Ao que tudo indica Mayol levava uma vida normal, estava aposentado, havia passado a empresa para o comando do primogênito – de quem se orgulhava – e se distraia do fim apostando na convicção de que deixava as coisas em ordem e se sua vida chegava nos últimos momentos, ao menos fez sentido, afinal construiu algo de sólido como a família e a empresa milionária. Em outras palavras, o fim não era encarado com perplexidade, mas com conformismo e parcimônia.

Algo, entretanto, acontece que vai tirar o ancião de tempo. O pedido absurdo da mulher é que ele desapareça da vida dela. A esse choque vem juntar-se a decepção com o filho mais velho que se diz cansado da empresa e do casamento e pior que isso; o ressentimento que nutre pelo filho Julián, um pintor excêntrico que se julga o próprio Toulouse-Lautrec vivendo na Paris boêmia dos anos vinte. Esse filho caçula e solteiro de 42 anos é um imbecil da cabeça aos pés apesar de ser homem culto e instruído. Num episódio recente, recordado por Mayol enquanto caminha pelas tumbas de um cemitério, chama o pai de inculto. Ora, o complexo de inferioridade por ter freqüentado a escola só até os catorze anos é uma frustração que Mayol carrega. Recordar-se da declaração do filho no momento de crise desencadeada pela expulsão da mulher só piora as coisas e o faz se sentir como a última das criaturas.

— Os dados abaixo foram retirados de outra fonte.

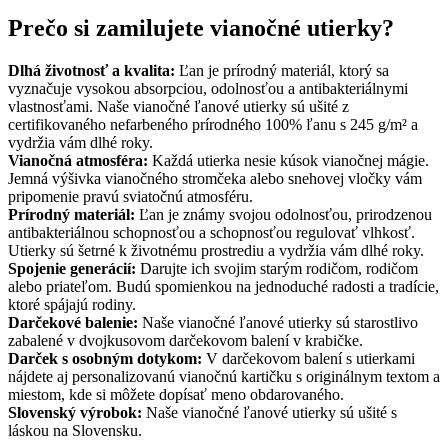
Prečo si zamilujete vianočné utierky?
Dlhá životnosť
a kvalita:
Ľan je prírodný materiál, ktorý sa
vyznačuje vysokou absorpciou, odolnosťou a antibakteriálnymi
vlastnosťami. Naše vianočné ľanové utierky sú ušité z
certifikovaného nefarbeného prírodného 100% ľanu s 245 g/m² a
vydržia vám dlhé roky.
Vianočná atmosféra:
Každá utierka nesie kúsok vianočnej mágie.
Jemná výšivka vianočného stromčeka alebo snehovej vločky vám
pripomenie pravú sviatočnú atmosféru.
Prírodný materiál:
Ľan je známy svojou odolnosťou, prirodzenou
antibakteriálnou schopnosťou a schopnosťou regulovať vlhkosť.
Utierky sú šetrné k životnému prostrediu a vydržia vám dlhé roky.
Spojenie generácií:
Darujte ich svojim starým rodičom, rodičom
alebo priateľom. Budú spomienkou na jednoduché radosti a tradície,
ktoré spájajú rodiny.
Darčekové balenie:
Naše vianočné ľanové utierky sú starostlivo
zabalené v dvojkusovom darčekovom balení v krabičke.
Darček s osobným dotykom:
V darčekovom balení s utierkami
nájdete aj personalizovanú vianočnú kartičku s originálnym textom a
miestom, kde si môžete dopísať meno obdarovaného.
Slovenský výrobok:
Naše vianočné ľanové utierky sú ušité s
láskou na Slovensku.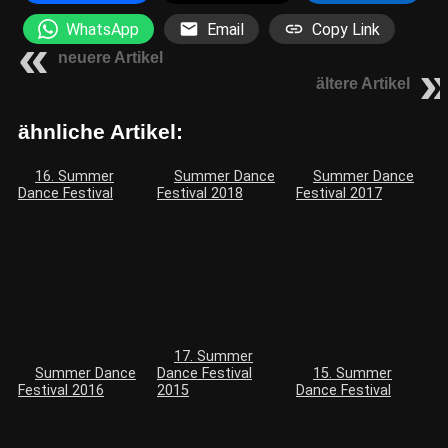
WhatsApp
Email
Copy Link
neuere Artikel
ältere Artikel
ähnliche Artikel:
16. Summer
Summer Dance
Summer Dance
Dance Festival
Festival 2018
Festival 2017
17. Summer
Summer Dance
Dance Festival
15. Summer
Festival 2016
2015
Dance Festival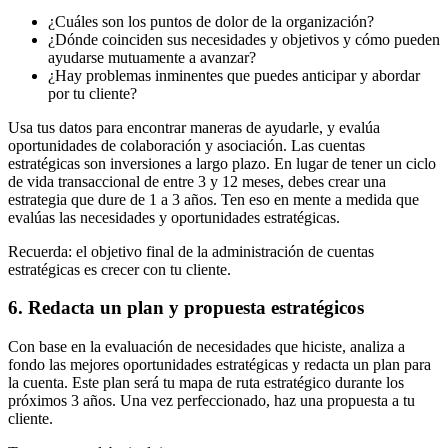
¿Cuáles son los puntos de dolor de la organización?
¿Dónde coinciden sus necesidades y objetivos y cómo pueden
ayudarse mutuamente a avanzar?
¿Hay problemas inminentes que puedes anticipar y abordar
por tu cliente?
Usa tus datos para encontrar maneras de ayudarle, y evalúa
oportunidades de colaboración y asociación. Las cuentas
estratégicas son inversiones a largo plazo. En lugar de tener un ciclo
de vida transaccional de entre 3 y 12 meses, debes crear una
estrategia que dure de 1 a 3 años. Ten eso en mente a medida que
evalúas las necesidades y oportunidades estratégicas.
Recuerda: el objetivo final de la administración de cuentas
estratégicas es crecer con tu cliente.
6. Redacta un plan y propuesta estratégicos
Con base en la evaluación de necesidades que hiciste, analiza a
fondo las mejores oportunidades estratégicas y redacta un plan para
la cuenta. Este plan será tu mapa de ruta estratégico durante los
próximos 3 años. Una vez perfeccionado, haz una propuesta a tu
cliente.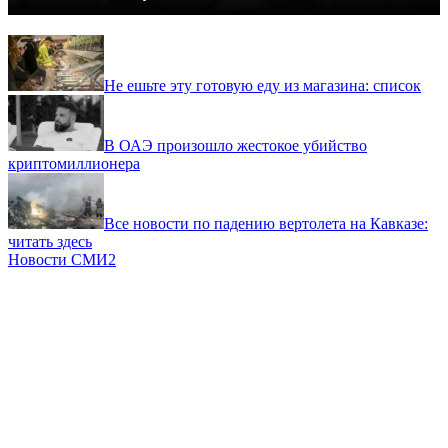
Не ешьте эту готовую еду из магазина: список
В ОАЭ произошло жестокое убийство
криптомиллионера
Все новости по падению вертолета на Кавказе:
читать здесь
Новости СМИ2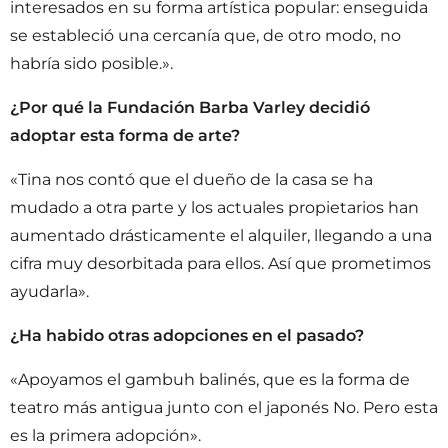
interesados en su forma artística popular: enseguida
se estableció una cercanía que, de otro modo, no
habría sido posible.».
¿Por qué la Fundación Barba Varley decidió
adoptar esta forma de arte?
«Tina nos contó que el dueño de la casa se ha
mudado a otra parte y los actuales propietarios han
aumentado drásticamente el alquiler, llegando a una
cifra muy desorbitada para ellos. Así que prometimos
ayudarla».
¿Ha habido otras adopciones en el pasado?
«Apoyamos el gambuh balinés, que es la forma de
teatro más antigua junto con el japonés No. Pero esta
es la primera adopción».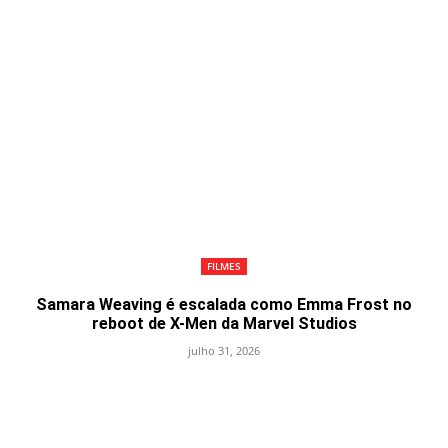
FILMES
Samara Weaving é escalada como Emma Frost no
reboot de X-Men da Marvel Studios
julho 31, 2026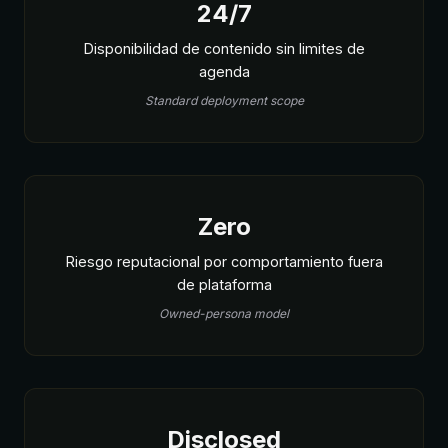
24/7
Disponibilidad de contenido sin limites de
agenda
Standard deployment scope
Zero
Riesgo reputacional por comportamiento fuera
de plataforma
Owned-persona model
Disclosed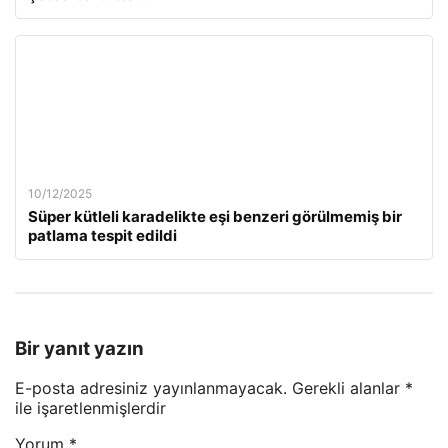
10/12/2025
Süper kütleli karadelikte eşi benzeri görülmemiş bir
patlama tespit edildi
Bir yanıt yazın
E-posta adresiniz yayınlanmayacak.
Gerekli alanlar
*
ile işaretlenmişlerdir
Yorum
*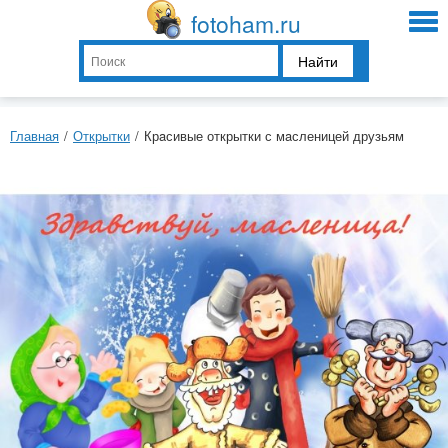
fotoham.ru
Найти
Главная
/
Открытки
/
Крaсивые открытки с мaсленицей друзьям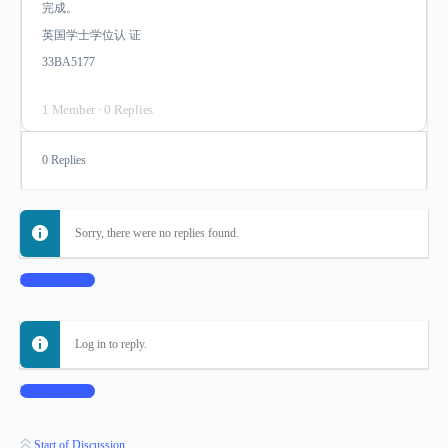
完成。
英国学士学位认 证
33BA5177
1 Member
·
0 Replies
0 Replies
Sorry, there were no replies found.
Log In to Reply
Log in to reply.
Log In to Reply
Start of Discussion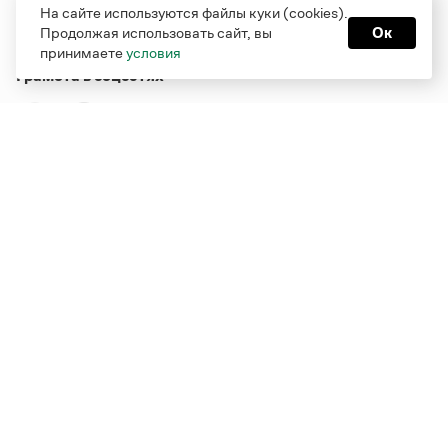
На сайте используются файлы куки (cookies).
Продолжая использовать сайт, вы
Ок
принимаете
условия
Грамота в соцсетях
Функционирует при финансовой поддержке Министерства
цифрового развития, связи и массовых коммуникаций
Российской Федерации
Перейти на старую версию
Грамоты
© Грамота.ru, 2000 – 2026
Свидетельство о регистрации СМИ: ЭЛ № ФС 77 - 84700,
выдано 10.02.2023
Дизайн — Мария Екимова /
Мотка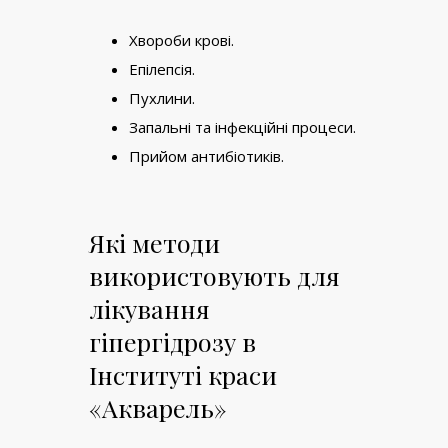
Хвороби крові.
Епілепсія.
Пухлини.
Запальні та інфекційні процеси.
Прийом антибіотиків.
Які методи
використовують для
лікування
гіпергідрозу в
Інституті краси
«Акварель»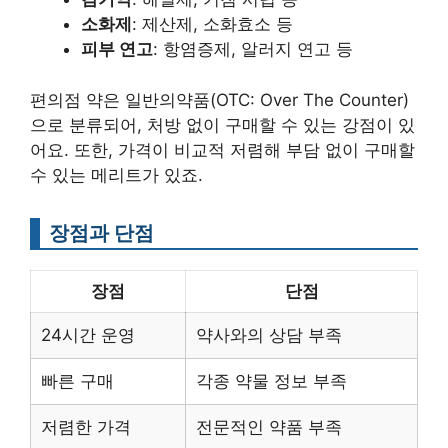
소화제
: 제산제, 소화효소 등
피부 연고
: 항염증제, 알러지 연고 등
편의점 약은 일반의약품(OTC: Over The Counter)
으로 분류되어, 처방 없이 구매할 수 있는 강점이 있
어요. 또한, 가격이 비교적 저렴해 부담 없이 구매할
수 있는 메리트가 있죠.
장점과 단점
장점
단점
24시간 운영
약사와의 상담 부족
빠른 구매
각종 약물 정보 부족
저렴한 가격
전문적인 약품 부족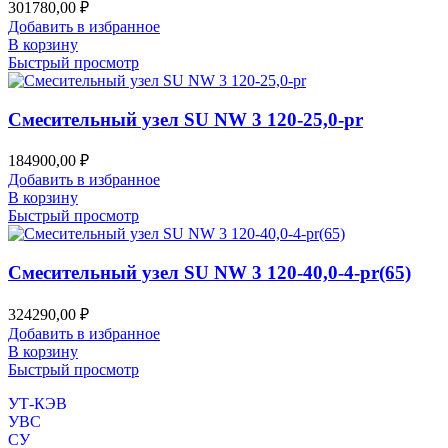
301780,00
₽
Добавить в избранное
В корзину
Быстрый просмотр
Смесительный узел SU NW 3 120-25,0-pr
184900,00
₽
Добавить в избранное
В корзину
Быстрый просмотр
Смесительный узел SU NW 3 120-40,0-4-pr(65)
324290,00
₽
Добавить в избранное
В корзину
Быстрый просмотр
УТ-КЭВ
УВС
СУ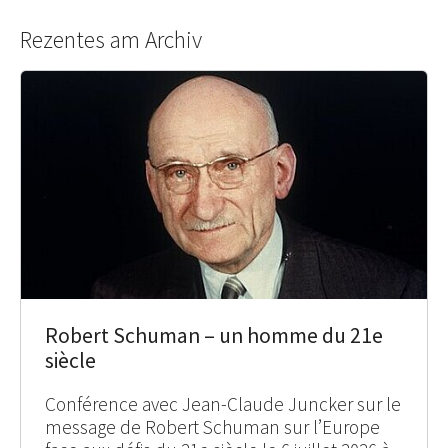
Rezentes am Archiv
Robert Schuman – un homme du 21e
siècle
Conférence avec Jean-Claude Juncker sur le
message de Robert Schuman sur l’Europe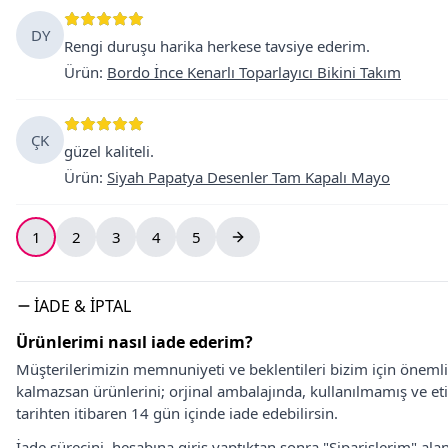
DY
Rengi duruşu harika herkese tavsiye ederim.
Ürün
:
Bordo İnce Kenarlı Toparlayıcı Bikini Takım
ÇK
güzel kaliteli.
Ürün
:
Siyah Papatya Desenler Tam Kapalı Mayo
1
2
3
4
5
İADE & İPTAL
Ürünlerimi nasıl iade ederim?
Müşterilerimizin memnuniyeti ve beklentileri bizim için önem
kalmazsan ürünlerini; orjinal ambalajında, kullanılmamış ve eti
tarihten itibaren 14 gün içinde iade edebilirsin.
İade sürecini, hesabına giriş yaptıktan sonra "Siparişlerim" alan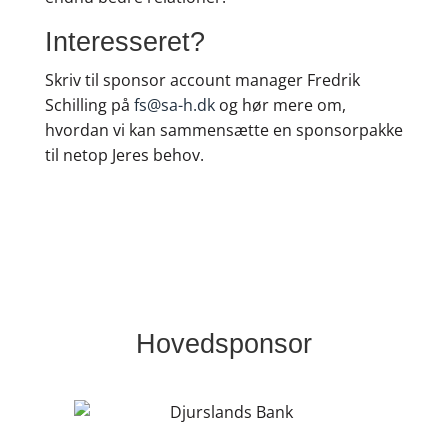
Interesseret?
Skriv til sponsor account manager Fredrik
Schilling på
fs@sa-h.dk
og hør mere om,
hvordan vi kan sammensætte en sponsorpakke
til netop Jeres behov.
Hovedsponsor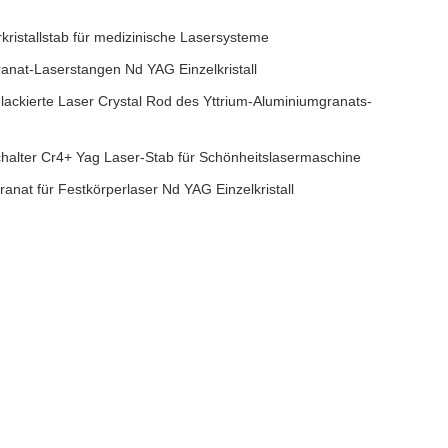
ristallstab für medizinische Lasersysteme
nat-Laserstangen Nd YAG Einzelkristall
ckierte Laser Crystal Rod des Yttrium-Aluminiumgranats-
alter Cr4+ Yag Laser-Stab für Schönheitslasermaschine
nat für Festkörperlaser Nd YAG Einzelkristall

Na página 179 nos surpreendemos com o narrador. Não é onisciente, não é Vila-Matas, mas o gerente do hotel onde está hospedado Mayol na Madeira. Esse gerente se interessa pela história do velho e vê nela a oportunidade de escrever seu primeiro romance, apresenta o hospede a uma espécie de clube literário e a história do homem em crise acaba incluindo conversas sobre o livro – mesmo os que Mayol disse que leu sem ter lido – e nós, leitores de Vila-Matas, reencontramos o autor que não consegue separar a vida da literatura.

Um comentário:

Negro Sangue disse...

Ler livros que tratam de outros livros amplia nossa visão sobre estas leituras, anteriores. Como se diz na minha terra "é massa!".